The Earl with the Secret Past
Page 22
While he waited, Adam leaned back in his chair and rubbed his eyes, for the first time allowing himself to properly think about what Kitty had said and, more importantly, why she had refused his offer of marriage. No matter what words came out of her mouth, he knew—viscerally and wholeheartedly—that she loved him. Some women might fake their responses during intimacies such as they had enjoyed, but not Kitty. She was too honest.
Yesterday...his anger and pain had roiled inside him, threatening to erupt, and he’d acted on instinct with the desperate need to get away from Kitty amid all those churning emotions...the need to give himself time to calm down and to recover his pride. Such a volatile situation demanded silence, yet accusations had been clambering over one another in his head, battling to be spoken out loud. All he’d been capable of thinking was what a fool he had been to believe he and Kitty could ever truly put the past behind them. There was too much past hurt and he’d been convinced she would never forgive him for abandoning her, no matter how good his motives at the time.

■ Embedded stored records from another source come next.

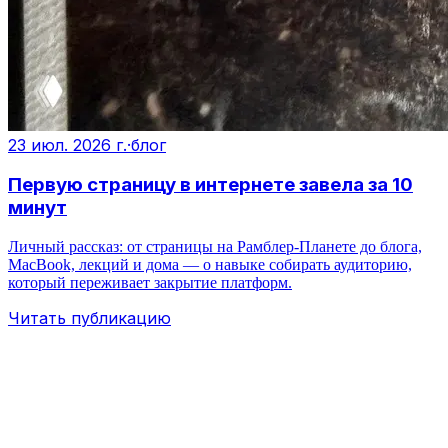
23 июл. 2026 г.
·
блог
Первую страницу в интернете завела за 10
минут
Личный рассказ: от страницы на Рамблер‑Планете до блога,
MacBook, лекций и дома — о навыке собирать аудиторию,
который переживает закрытие платформ.
Читать публикацию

Now, though...the question still remained unanswered. Why in God’s name would a respectable widow like Kitty be prepared to be his lover, but not his wife? It made no sense.
He propped his elbows on the desk and dropped his face into his hands.
I will put this right. Somehow.
But he had no idea how.
He straightened up at a knock on the door. ‘Come in.’
‘You sent for me, my lord?’ Carter waited just inside the door.
‘Ah. Yes. Good afternoon, Carter. Do sit down.’ Adam wrenched his thoughts back to estate matters and ledgers. ‘I have several questions about the estate records and, from what Mr Trewin said, I understand you have been keeping the books for the past several years?’
The steward’s brow puckered. ‘Is there aught amiss, my lord?’ His defensive tone caught Adam’s interest and he studied the man opposite, who avoided making eye contact but sat back and folded his arms across his chest. ‘I do my utmost to ensure accurate records are kept, I can assure you. Neither your father nor Mr Trewin ever found reason to complain about my work.’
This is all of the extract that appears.